• **THE TASK**:
Check each line of the entries. Copy the ones that contain the string "principles".
===== EXERCISE MATERIAL
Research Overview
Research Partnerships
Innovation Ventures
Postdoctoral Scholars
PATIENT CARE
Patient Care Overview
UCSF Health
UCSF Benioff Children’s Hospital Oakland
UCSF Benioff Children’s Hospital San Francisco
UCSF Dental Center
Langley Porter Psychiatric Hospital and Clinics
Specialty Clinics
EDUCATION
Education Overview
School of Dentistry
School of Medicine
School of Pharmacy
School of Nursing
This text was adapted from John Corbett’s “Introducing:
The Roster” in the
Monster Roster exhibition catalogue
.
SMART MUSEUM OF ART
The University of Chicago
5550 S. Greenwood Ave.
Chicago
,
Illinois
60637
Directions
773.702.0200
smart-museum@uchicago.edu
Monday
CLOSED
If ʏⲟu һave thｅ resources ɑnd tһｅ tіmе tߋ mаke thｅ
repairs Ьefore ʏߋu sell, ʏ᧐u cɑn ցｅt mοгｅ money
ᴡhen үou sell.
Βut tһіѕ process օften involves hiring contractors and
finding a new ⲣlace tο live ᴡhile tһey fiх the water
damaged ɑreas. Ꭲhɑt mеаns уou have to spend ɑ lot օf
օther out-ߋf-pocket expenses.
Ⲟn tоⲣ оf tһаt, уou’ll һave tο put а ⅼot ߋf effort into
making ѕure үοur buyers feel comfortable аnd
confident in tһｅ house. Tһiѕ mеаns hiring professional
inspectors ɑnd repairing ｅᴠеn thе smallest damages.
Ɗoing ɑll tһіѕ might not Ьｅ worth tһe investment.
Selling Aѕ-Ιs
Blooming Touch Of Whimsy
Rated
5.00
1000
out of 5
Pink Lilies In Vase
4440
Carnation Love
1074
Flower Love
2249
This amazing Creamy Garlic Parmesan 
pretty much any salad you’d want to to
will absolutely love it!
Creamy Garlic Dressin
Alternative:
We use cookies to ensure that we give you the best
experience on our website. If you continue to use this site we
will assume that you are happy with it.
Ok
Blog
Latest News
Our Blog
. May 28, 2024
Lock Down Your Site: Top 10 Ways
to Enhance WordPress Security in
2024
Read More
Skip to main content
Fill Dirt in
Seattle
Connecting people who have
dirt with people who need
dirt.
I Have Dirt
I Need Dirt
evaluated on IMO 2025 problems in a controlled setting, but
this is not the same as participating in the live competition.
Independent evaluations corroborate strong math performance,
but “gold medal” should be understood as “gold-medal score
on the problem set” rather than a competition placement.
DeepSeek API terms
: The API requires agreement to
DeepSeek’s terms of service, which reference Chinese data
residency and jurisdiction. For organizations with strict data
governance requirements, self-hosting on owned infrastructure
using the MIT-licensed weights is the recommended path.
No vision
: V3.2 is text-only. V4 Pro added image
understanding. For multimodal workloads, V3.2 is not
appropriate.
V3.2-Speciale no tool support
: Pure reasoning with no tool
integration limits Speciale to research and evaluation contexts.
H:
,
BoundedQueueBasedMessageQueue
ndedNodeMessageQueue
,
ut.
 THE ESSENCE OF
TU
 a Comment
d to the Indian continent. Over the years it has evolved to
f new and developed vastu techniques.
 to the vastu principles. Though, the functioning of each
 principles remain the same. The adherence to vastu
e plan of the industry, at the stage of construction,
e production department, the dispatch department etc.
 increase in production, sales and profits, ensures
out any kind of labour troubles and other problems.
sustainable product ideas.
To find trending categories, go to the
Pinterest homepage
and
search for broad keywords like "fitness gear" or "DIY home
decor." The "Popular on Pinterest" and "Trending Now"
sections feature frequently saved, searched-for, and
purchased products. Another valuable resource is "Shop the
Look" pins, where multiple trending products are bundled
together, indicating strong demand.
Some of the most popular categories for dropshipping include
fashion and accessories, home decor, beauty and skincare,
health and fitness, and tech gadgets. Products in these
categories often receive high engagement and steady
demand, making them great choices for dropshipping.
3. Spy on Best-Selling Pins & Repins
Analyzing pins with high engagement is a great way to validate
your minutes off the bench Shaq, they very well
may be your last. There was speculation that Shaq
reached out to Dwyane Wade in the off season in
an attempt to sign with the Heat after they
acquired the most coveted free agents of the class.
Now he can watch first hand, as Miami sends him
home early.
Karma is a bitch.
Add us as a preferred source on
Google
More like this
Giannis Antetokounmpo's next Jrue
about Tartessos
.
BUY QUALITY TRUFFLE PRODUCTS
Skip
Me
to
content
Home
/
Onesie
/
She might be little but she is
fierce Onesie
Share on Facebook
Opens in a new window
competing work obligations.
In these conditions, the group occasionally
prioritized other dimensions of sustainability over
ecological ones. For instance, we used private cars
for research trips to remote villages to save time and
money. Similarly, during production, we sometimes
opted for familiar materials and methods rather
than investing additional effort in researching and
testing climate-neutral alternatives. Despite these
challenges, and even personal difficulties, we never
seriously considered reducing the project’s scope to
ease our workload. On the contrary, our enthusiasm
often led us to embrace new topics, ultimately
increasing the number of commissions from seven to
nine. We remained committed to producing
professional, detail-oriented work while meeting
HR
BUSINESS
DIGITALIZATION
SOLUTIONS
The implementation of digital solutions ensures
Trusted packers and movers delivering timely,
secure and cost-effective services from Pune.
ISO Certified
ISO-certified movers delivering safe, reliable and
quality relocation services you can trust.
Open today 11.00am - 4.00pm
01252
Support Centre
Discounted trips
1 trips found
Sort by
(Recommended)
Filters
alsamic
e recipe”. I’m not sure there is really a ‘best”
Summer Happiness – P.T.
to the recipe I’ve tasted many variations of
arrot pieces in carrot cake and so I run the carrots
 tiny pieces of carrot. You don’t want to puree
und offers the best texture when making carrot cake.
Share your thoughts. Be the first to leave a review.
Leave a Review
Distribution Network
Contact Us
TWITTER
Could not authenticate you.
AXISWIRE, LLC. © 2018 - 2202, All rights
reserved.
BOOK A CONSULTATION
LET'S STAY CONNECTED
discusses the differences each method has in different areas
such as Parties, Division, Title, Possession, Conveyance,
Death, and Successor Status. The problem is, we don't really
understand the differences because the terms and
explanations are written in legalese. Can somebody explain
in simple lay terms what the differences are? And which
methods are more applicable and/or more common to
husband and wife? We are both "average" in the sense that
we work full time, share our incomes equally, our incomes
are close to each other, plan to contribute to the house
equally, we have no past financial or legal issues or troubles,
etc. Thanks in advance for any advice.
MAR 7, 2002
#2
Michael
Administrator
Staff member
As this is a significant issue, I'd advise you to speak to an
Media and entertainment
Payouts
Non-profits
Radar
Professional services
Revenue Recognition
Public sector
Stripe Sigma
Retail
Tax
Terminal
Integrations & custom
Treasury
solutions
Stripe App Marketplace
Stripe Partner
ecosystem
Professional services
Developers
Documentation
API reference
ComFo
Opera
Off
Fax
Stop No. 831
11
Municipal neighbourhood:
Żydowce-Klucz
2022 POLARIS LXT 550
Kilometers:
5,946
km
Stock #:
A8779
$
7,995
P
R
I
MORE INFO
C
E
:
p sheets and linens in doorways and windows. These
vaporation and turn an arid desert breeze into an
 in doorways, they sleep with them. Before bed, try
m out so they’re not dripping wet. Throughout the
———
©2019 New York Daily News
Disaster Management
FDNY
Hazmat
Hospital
==========
• **EXERCISE SOLUTION**:
 to the vastu principles. Though, the functioning of each
 principles remain the same. The adherence to vastu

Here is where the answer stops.